• _ACTIVITY_:
Would you retype exactly the lines below, from the one containing "Spełniamy standardy WCAG 2.2" through the end of the entries, both ends included, but not the pictures?

Dataset entries:
★ ★ ★ ★ ★

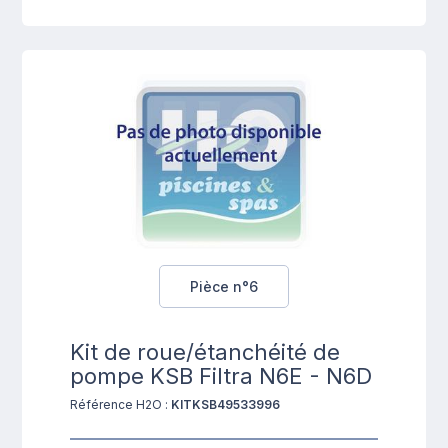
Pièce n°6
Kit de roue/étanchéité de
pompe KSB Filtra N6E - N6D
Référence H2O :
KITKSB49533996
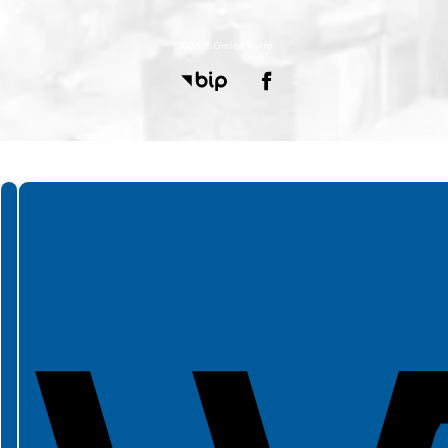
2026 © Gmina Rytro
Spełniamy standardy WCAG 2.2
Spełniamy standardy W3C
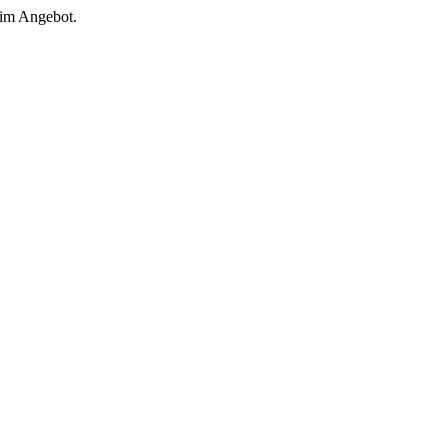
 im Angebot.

★ ★ ★ ★ ★

• _TASK ANSWER_:
Spełniamy standardy WCAG 2.2
Spełniamy standardy W3C
 im Angebot.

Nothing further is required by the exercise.